J'enseigne au Collège, les mots magiques firent leur effet : Catherine sentit un changement d'attitude chez les trois hommes, bon, ils allaient peut-être lui dire ce qu'elle voulait, maintenant ?
« Alors, ces ruines ?
- Jamais entendu parler de ruines, dit Louis, vraiment sincère. Je sais pas trop comment ça fonctionne, ces visions, j'en ai jamais eu. En tout cas, il paraît qu'y a une espèce de promenade avec des grands arbres. C'est plutôt sur le Quai Saint-Paul. Et puis plus haut, vers l'église Notre-Dame, une espèce de parc avec plein de statues. C'est les visions qu'on a par icitte, le plus souvent. Mais des ruines, non, j'en ai jamais entendu parler. »
Catherine l'écoutait, médusée. Une vision ! Bien sûr, elle avait eu une vision ! Comment avait-elle pu oublier... Elle avait vraiment cru que les gars lui faisaient une blague, comme si elle n'avait jamais en-tendu parler des visions ! Il y a décidément quelque chose qui ne tourne pas rond chez toi, ma fille, il va falloir aviser !
Le troisième homme, un costaud à casquette carreautée, bâti comme un tonneau, vint se mêler à la conversation en se réchauffant les mains dans ses aisselles. « Une vision ? Ça ressemblait à quoi ? »
Catherine essaya de décrire le terrain vague, les ruines... moyenâgeuses, voilà, ou même vaguement romaines, les entrées de souterrain, les chats, et surtout cette chatte blanche, incroyablement réelle... Elle se rendit compte que les trois hommes l'écoutaient maintenant avec une sorte d'embarras et se tut, un peu déconcertée.
« Je ne sais pas trop comment ça marche, répéta le nommé Louis en détournant les yeux. Si vous habitez pas ici, peut-être que c'est normal, et puis, une Française... vous êtes de France, hé ? »
Elle acquiesça, de nouveau perdue. Quoi, "normal" ? Toutes les visions étaient normales, non ? Ils durent voir son incompréhension car le conducteur du camion retira sa cigarette de sa bouche et se pencha vers elle pour dire, d'un ton paternel : « Je serais vous, j'en causerais pas à n'importe qui. Ils aiment pas trop ça, vous savez.
- Hé, Louis, glapit une voix féminine du fin fond de l'immeuble, ça va-tu prendre toute la journée ? »
Louis renifla une fois de plus, marmonna une excuse ou une salutation à Catherine, puis beugla un « ça vient » tonitruant. Le costaud à casquette toucha son couvre-chef d'un doigt, « M'ame », et s'engouffra avec Louis dans le camion.

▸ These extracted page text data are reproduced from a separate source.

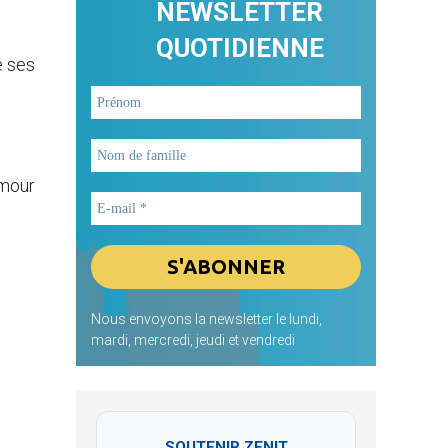
NEWSLETTER
QUOTIDIENNE
e ses
amour
Nous envoyons la newsletter le lundi,
mardi, mercredi, jeudi et vendredi
SOUTENIR ZENIT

Catherine repartit en essayant de ne pas fuir. Les visions variaient selon les quartiers ? Il y avait des visions normales et d'autres pas ? Elle ne se rappelait pas l'avoir jamais entendu mentionner. Elle avait oublié qu'il était tout à fait courant de voir des choses qui n'existaient pas - ou pas longtemps (elle sentait encore sous ses doigts la fourrure de la chatte blanche). Ou y en a-t-il deux sortes ? "Ils aiment pas trop ça", qui, "ils", pourquoi ils n'aiment pas trop ?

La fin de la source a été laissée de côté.